(Recorded data)
>>>>

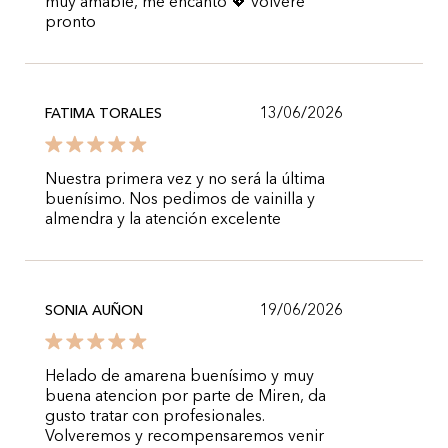
muy amable, me encanto 💖 volveré
pronto
13/06/2026
FATIMA TORALES
Nuestra primera vez y no será la última
buenísimo. Nos pedimos de vainilla y
almendra y la atención excelente
19/06/2026
SONIA AUÑON
Helado de amarena buenísimo y muy
buena atencion por parte de Miren, da
gusto tratar con profesionales.
Volveremos y recompensaremos venir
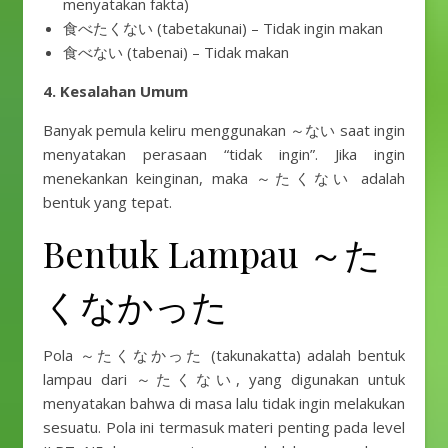
menyatakan fakta)
食べたくない (tabetakunai) – Tidak ingin makan
食べない (tabenai) – Tidak makan
4. Kesalahan Umum
Banyak pemula keliru menggunakan ～ない saat ingin
menyatakan perasaan “tidak ingin”. Jika ingin
menekankan keinginan, maka ～たくない adalah
bentuk yang tepat.
Bentuk Lampau ～た
くなかった
Pola ～たくなかった (takunakatta) adalah bentuk
lampau dari ～たくない, yang digunakan untuk
menyatakan bahwa di masa lalu tidak ingin melakukan
sesuatu. Pola ini termasuk materi penting pada level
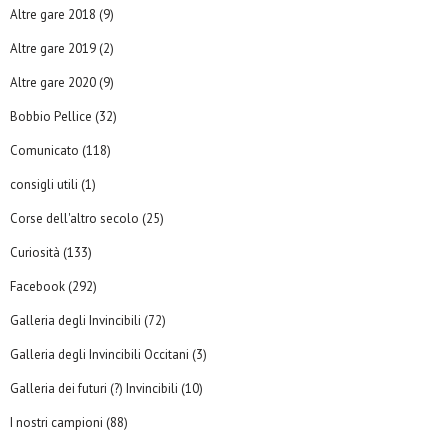
Altre gare 2018
(9)
Altre gare 2019
(2)
Altre gare 2020
(9)
Bobbio Pellice
(32)
Comunicato
(118)
consigli utili
(1)
Corse dell'altro secolo
(25)
Curiosità
(133)
Facebook
(292)
Galleria degli Invincibili
(72)
Galleria degli Invincibili Occitani
(3)
Galleria dei futuri (?) Invincibili
(10)
I nostri campioni
(88)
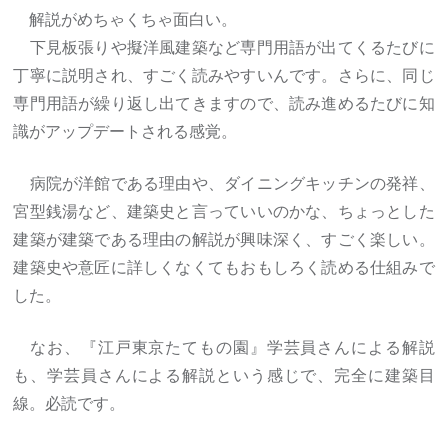
解説がめちゃくちゃ面白い。
下見板張りや擬洋風建築など専門用語が出てくるたびに
丁寧に説明され、すごく読みやすいんです。さらに、同じ
専門用語が繰り返し出てきますので、読み進めるたびに知
識がアップデートされる感覚。
病院が洋館である理由や、ダイニングキッチンの発祥、
宮型銭湯など、建築史と言っていいのかな、ちょっとした
建築が建築である理由の解説が興味深く、すごく楽しい。
建築史や意匠に詳しくなくてもおもしろく読める仕組みで
した。
なお、『江戸東京たてもの園』学芸員さんによる解説
も、学芸員さんによる解説という感じで、完全に建築目
線。必読です。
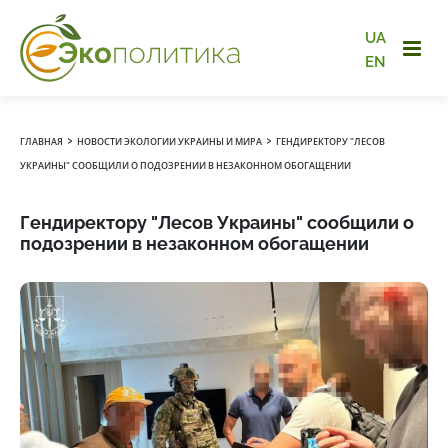
UA
EN
›
›
ГЛАВНАЯ
НОВОСТИ ЭКОЛОГИИ УКРАИНЫ И МИРА
ГЕНДИРЕКТОРУ "ЛЕСОВ
УКРАИНЫ" СООБЩИЛИ О ПОДОЗРЕНИИ В НЕЗАКОННОМ ОБОГАЩЕНИИ
Гендиректору "Лесов Украины" сообщили о
подозрении в незаконном обогащении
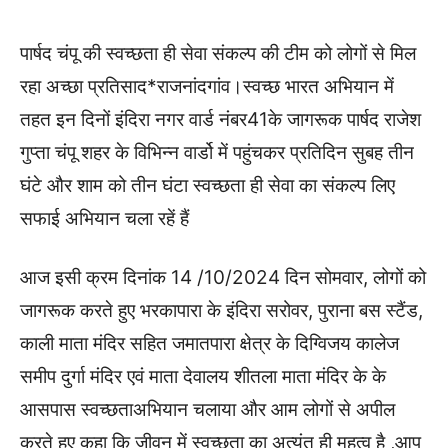
पार्षद चंपू की स्वच्छता ही सेवा संकल्प की टीम को लोगों से मिल
रहा अच्छा प्रतिसाद*राजनांदगांव।स्वच्छ भारत अभियान में
तहत इन दिनों इंदिरा नगर वार्ड नंबर41के जागरूक पार्षद राजेश
गुप्ता चंपू शहर के विभिन्न वार्डो में पहुंचकर प्रतिदिन सुबह तीन
घंटे और शाम को तीन घंटा स्वच्छता ही सेवा का संकल्प लिए
सफाई अभियान चला रहें हैं
आज इसी क्रम दिनांक 14 /10/2024 दिन सोमवार, लोगों को
जागरूक करते हुए भरकापारा के इंदिरा सरोवर, पुराना बस स्टैंड,
काली माता मंदिर सहित जमातपारा क्षेत्र के दिग्विजय कालेज
समीप दुर्गा मंदिर एवं माता देवालय शीतला माता मंदिर के के
आसपास स्वच्छताअभियान चलाया और आम लोगों से अपील
करते हुए कहा कि जीवन में स्वच्छता का अत्यंत ही महत्व है ,आप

<<<<

▶ **PROBLEM DETAILS**
Retype each line of the data exactly, beginning with the first; include the line containing "bentuk yang tepat." and stop there, skipping every picture.

▶ **WRITTEN REPLY**
muy amable, me encanto 💖 volveré
pronto
13/06/2026
FATIMA TORALES
Nuestra primera vez y no será la última
buenísimo. Nos pedimos de vainilla y
almendra y la atención excelente
19/06/2026
SONIA AUÑON
Helado de amarena buenísimo y muy
buena atencion por parte de Miren, da
gusto tratar con profesionales.
Volveremos y recompensaremos venir
menyatakan fakta)
食べたくない (tabetakunai) – Tidak ingin makan
食べない (tabenai) – Tidak makan
4. Kesalahan Umum
Banyak pemula keliru menggunakan ～ない saat ingin
menyatakan perasaan “tidak ingin”. Jika ingin
menekankan keinginan, maka ～たくない adalah
bentuk yang tepat.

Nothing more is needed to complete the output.